ShoWest Director of the Year: Christopher Nolan
Empty"Charisma as natural as gravity."
Those were the words director Christopher Nolan used to describe his star, Heath Ledger, in a Newsweek article he wrote shortly after Ledger's death in January, and they were among the most gracious any filmmaker has written about any actor.
But, as Nolan rushes to complete postproduction on Warner Bros.' "The Dark Knight," the sequel to 2005's "Batman Begins," he must be praying that gravity doesn't bring his new film crashing to the ground.

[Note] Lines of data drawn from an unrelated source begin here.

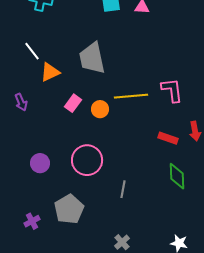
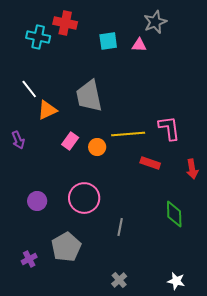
red rectangle: (168, 138) -> (150, 163), moved

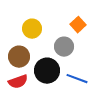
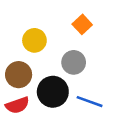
orange square: (78, 25) -> (82, 24), moved

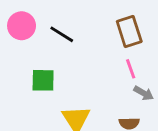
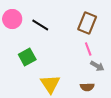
brown rectangle: (129, 31) -> (87, 23), turned 40
green square: (43, 80) -> (27, 57), turned -30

To some degree, the filmmaker -- who has been named Director of the Year at ShoWest -- was lucky in that he had already completed shooting when the tragedy happened; but insiders have speculated on the event's impact on the movie, especially with a marketing campaign whose initial focus was tilted toward Ledger's character, the Joker.
The tragic incident is the first serious setback to a filmmaking career that has been marked by one success after another. An early experimenter with Super 8 films (he was making movies at the age of 7), Nolan had an initial success when his short "Tarantella" was broadcast by PBS in 1989 while he was still a student at University College in London.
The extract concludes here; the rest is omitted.